I spent the weekend with the Monks at Priory Abby, a nice place to get away from the world for a short time. The chapel, built by master architect Gyo Obata, was a perfect spot to spend time drawing. A woman came in while I was drawing to practice on the organ for Sunday Mass. The songs were unspeakably beautiful- notes made without effort. The residue is a confluence of a space and a time recorded on a notebook. I could have been drawing while perched on Saturn's rings, the point of view felt so fleeting and unlikely. Drawing on location is very different than just visiting a place. Even different than intentional touring, the act of drawing forces you to experience an extended slice of time in a place you normally would not. (On a similar theme but different subject, I think this also happens during prayer, when God is encountered not at a place or by an act, but only in a stretch of time.)
Part of the magic of drawing that I've long since understood but rarely heard articulated is how firmly drawing creates memories. Sure, drawing creates visual libraries of information like "How to Draw a Wood Duck." But, for me, drawing also firmly records my own presence next to the information about that wood duck.
When I draw, I remember.
See, I could draw this abby chapel again and again, perhaps with my eyes closed- because I took time to study how it worked and record it in a space that was connected to my hand. My hand was also connected to my ears, and my ears to my eyes. Drawing, I think, might be valuable to me because of these encoded time capsules.

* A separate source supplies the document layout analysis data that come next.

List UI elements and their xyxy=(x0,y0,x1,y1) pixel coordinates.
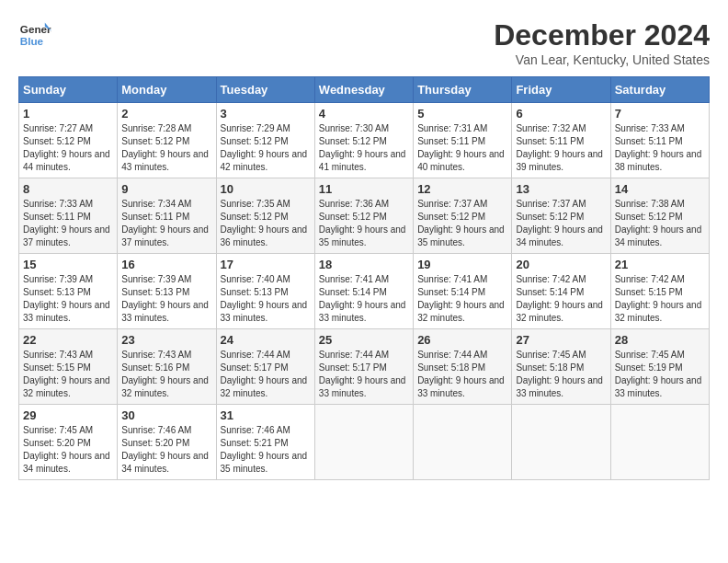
day-info: Sunrise: 7:37 AMSunset: 5:12 PMDaylight:… xyxy=(516,199,603,247)
title-section: December 2024 Van Lear, Kentucky, United… xyxy=(494,18,710,67)
calendar-cell xyxy=(414,405,512,480)
day-number: 30 xyxy=(121,408,211,422)
calendar-cell: 30 Sunrise: 7:46 AMSunset: 5:20 PMDaylig… xyxy=(118,405,216,480)
weekday-header-monday: Monday xyxy=(118,77,216,103)
day-number: 8 xyxy=(23,182,113,196)
calendar-cell: 31 Sunrise: 7:46 AMSunset: 5:21 PMDaylig… xyxy=(216,405,314,480)
calendar-cell: 21 Sunrise: 7:42 AMSunset: 5:15 PMDaylig… xyxy=(610,254,709,329)
day-info: Sunrise: 7:39 AMSunset: 5:13 PMDaylight:… xyxy=(121,274,209,323)
calendar-cell: 10 Sunrise: 7:35 AMSunset: 5:12 PMDaylig… xyxy=(216,178,314,254)
calendar-cell: 8 Sunrise: 7:33 AMSunset: 5:11 PMDayligh… xyxy=(19,178,118,254)
day-number: 7 xyxy=(615,107,705,121)
weekday-header-thursday: Thursday xyxy=(414,77,512,103)
weekday-header-row: SundayMondayTuesdayWednesdayThursdayFrid… xyxy=(19,77,710,103)
day-number: 1 xyxy=(23,107,113,121)
day-info: Sunrise: 7:33 AMSunset: 5:11 PMDaylight:… xyxy=(615,123,702,172)
day-info: Sunrise: 7:38 AMSunset: 5:12 PMDaylight:… xyxy=(615,199,702,247)
day-number: 6 xyxy=(516,107,606,121)
weekday-header-saturday: Saturday xyxy=(610,77,709,103)
day-number: 17 xyxy=(221,258,311,271)
day-number: 2 xyxy=(121,107,211,121)
day-number: 25 xyxy=(319,333,409,347)
day-info: Sunrise: 7:44 AMSunset: 5:18 PMDaylight:… xyxy=(417,350,505,398)
day-number: 19 xyxy=(417,258,507,271)
day-number: 28 xyxy=(615,333,705,347)
day-info: Sunrise: 7:44 AMSunset: 5:17 PMDaylight:… xyxy=(221,350,308,398)
calendar-cell: 9 Sunrise: 7:34 AMSunset: 5:11 PMDayligh… xyxy=(118,178,216,254)
day-number: 20 xyxy=(516,258,606,271)
day-number: 16 xyxy=(121,258,211,271)
day-info: Sunrise: 7:44 AMSunset: 5:17 PMDaylight:… xyxy=(319,350,406,398)
calendar-cell: 26 Sunrise: 7:44 AMSunset: 5:18 PMDaylig… xyxy=(414,329,512,405)
calendar-cell: 25 Sunrise: 7:44 AMSunset: 5:17 PMDaylig… xyxy=(314,329,413,405)
day-number: 11 xyxy=(319,182,409,196)
calendar-cell: 11 Sunrise: 7:36 AMSunset: 5:12 PMDaylig… xyxy=(314,178,413,254)
calendar-cell xyxy=(314,405,413,480)
day-number: 3 xyxy=(221,107,311,121)
calendar-cell: 5 Sunrise: 7:31 AMSunset: 5:11 PMDayligh… xyxy=(414,103,512,178)
day-number: 31 xyxy=(221,408,311,422)
day-info: Sunrise: 7:39 AMSunset: 5:13 PMDaylight:… xyxy=(23,274,110,323)
calendar-cell: 27 Sunrise: 7:45 AMSunset: 5:18 PMDaylig… xyxy=(512,329,610,405)
day-number: 27 xyxy=(516,333,606,347)
day-info: Sunrise: 7:42 AMSunset: 5:14 PMDaylight:… xyxy=(516,274,603,323)
day-number: 13 xyxy=(516,182,606,196)
calendar-cell: 19 Sunrise: 7:41 AMSunset: 5:14 PMDaylig… xyxy=(414,254,512,329)
day-number: 18 xyxy=(319,258,409,271)
calendar-week-row: 15 Sunrise: 7:39 AMSunset: 5:13 PMDaylig… xyxy=(19,254,710,329)
calendar-cell: 14 Sunrise: 7:38 AMSunset: 5:12 PMDaylig… xyxy=(610,178,709,254)
day-info: Sunrise: 7:43 AMSunset: 5:15 PMDaylight:… xyxy=(23,350,110,398)
calendar-table: SundayMondayTuesdayWednesdayThursdayFrid… xyxy=(18,76,710,480)
calendar-cell: 17 Sunrise: 7:40 AMSunset: 5:13 PMDaylig… xyxy=(216,254,314,329)
calendar-cell: 7 Sunrise: 7:33 AMSunset: 5:11 PMDayligh… xyxy=(610,103,709,178)
calendar-cell xyxy=(512,405,610,480)
logo-icon: General Blue xyxy=(18,18,51,52)
day-number: 12 xyxy=(417,182,507,196)
day-info: Sunrise: 7:36 AMSunset: 5:12 PMDaylight:… xyxy=(319,199,406,247)
day-number: 10 xyxy=(221,182,311,196)
weekday-header-tuesday: Tuesday xyxy=(216,77,314,103)
calendar-week-row: 22 Sunrise: 7:43 AMSunset: 5:15 PMDaylig… xyxy=(19,329,710,405)
calendar-cell: 13 Sunrise: 7:37 AMSunset: 5:12 PMDaylig… xyxy=(512,178,610,254)
day-info: Sunrise: 7:35 AMSunset: 5:12 PMDaylight:… xyxy=(221,199,308,247)
day-number: 21 xyxy=(615,258,705,271)
calendar-cell: 23 Sunrise: 7:43 AMSunset: 5:16 PMDaylig… xyxy=(118,329,216,405)
svg-text:Blue: Blue xyxy=(20,35,44,47)
day-number: 9 xyxy=(121,182,211,196)
day-info: Sunrise: 7:42 AMSunset: 5:15 PMDaylight:… xyxy=(615,274,702,323)
logo: General Blue xyxy=(18,18,51,52)
day-info: Sunrise: 7:31 AMSunset: 5:11 PMDaylight:… xyxy=(417,123,505,172)
weekday-header-friday: Friday xyxy=(512,77,610,103)
day-info: Sunrise: 7:29 AMSunset: 5:12 PMDaylight:… xyxy=(221,123,308,172)
day-info: Sunrise: 7:45 AMSunset: 5:18 PMDaylight:… xyxy=(516,350,603,398)
page-header: General Blue December 2024 Van Lear, Ken… xyxy=(18,18,710,67)
day-info: Sunrise: 7:41 AMSunset: 5:14 PMDaylight:… xyxy=(417,274,505,323)
calendar-cell: 12 Sunrise: 7:37 AMSunset: 5:12 PMDaylig… xyxy=(414,178,512,254)
calendar-cell: 29 Sunrise: 7:45 AMSunset: 5:20 PMDaylig… xyxy=(19,405,118,480)
day-info: Sunrise: 7:41 AMSunset: 5:14 PMDaylight:… xyxy=(319,274,406,323)
day-number: 15 xyxy=(23,258,113,271)
month-year-title: December 2024 xyxy=(494,18,710,52)
day-number: 24 xyxy=(221,333,311,347)
calendar-week-row: 1 Sunrise: 7:27 AMSunset: 5:12 PMDayligh… xyxy=(19,103,710,178)
day-info: Sunrise: 7:46 AMSunset: 5:21 PMDaylight:… xyxy=(221,425,308,474)
calendar-cell: 22 Sunrise: 7:43 AMSunset: 5:15 PMDaylig… xyxy=(19,329,118,405)
calendar-week-row: 29 Sunrise: 7:45 AMSunset: 5:20 PMDaylig… xyxy=(19,405,710,480)
day-info: Sunrise: 7:34 AMSunset: 5:11 PMDaylight:… xyxy=(121,199,209,247)
day-number: 22 xyxy=(23,333,113,347)
day-info: Sunrise: 7:33 AMSunset: 5:11 PMDaylight:… xyxy=(23,199,110,247)
day-number: 29 xyxy=(23,408,113,422)
day-info: Sunrise: 7:27 AMSunset: 5:12 PMDaylight:… xyxy=(23,123,110,172)
day-number: 4 xyxy=(319,107,409,121)
calendar-week-row: 8 Sunrise: 7:33 AMSunset: 5:11 PMDayligh… xyxy=(19,178,710,254)
day-number: 26 xyxy=(417,333,507,347)
day-number: 14 xyxy=(615,182,705,196)
day-info: Sunrise: 7:30 AMSunset: 5:12 PMDaylight:… xyxy=(319,123,406,172)
calendar-cell: 18 Sunrise: 7:41 AMSunset: 5:14 PMDaylig… xyxy=(314,254,413,329)
day-info: Sunrise: 7:46 AMSunset: 5:20 PMDaylight:… xyxy=(121,425,209,474)
day-number: 5 xyxy=(417,107,507,121)
day-number: 23 xyxy=(121,333,211,347)
day-info: Sunrise: 7:43 AMSunset: 5:16 PMDaylight:… xyxy=(121,350,209,398)
weekday-header-wednesday: Wednesday xyxy=(314,77,413,103)
calendar-cell: 4 Sunrise: 7:30 AMSunset: 5:12 PMDayligh… xyxy=(314,103,413,178)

Drawing offers a way to capture the ephemeral in multiple vessels.
A drawing-in-church from today- a familiar parable I'm sure.
I have spoken to other artists about a similar drawing phenomenon, including the great Dan Zettwoch, that has to do with encoded memories in drawings. I have experienced, when looking at an old drawing I've created, a kind of narrative sensation that has to do with the audiobook I was listening to while creating the images. Each section of the drawing can carry a little parcel of the story or reveal a sensation about the narrative that comes to share part of the image's story as well. For example, the American Illustration 28 cover I worked on last year happened to collide with the first time I listened to Harry Potter and the Deathly Hallows. I can revisit particular sections of the drawing and the story comes rushing back, like a cracker-jack prize. Did that story affect the visual ideas for this cover? Not sure, but they are connected, to me, regardless.
School resumes in a few weeks- and I'll be posting my the final images from my newest book, which I just finished last week, very soon. "Nurse, Soldier, Spy: Sarah Edmonds, A Civil War Woman" comes out in January.
2 comments:
"the act of drawing forces you to experience an extended slice of time in a place you normally would not" man that's just perfect!
My memory works the other way as well-- when I listen to something again (podcast, usually) I recall what I was doing when I listened the first time.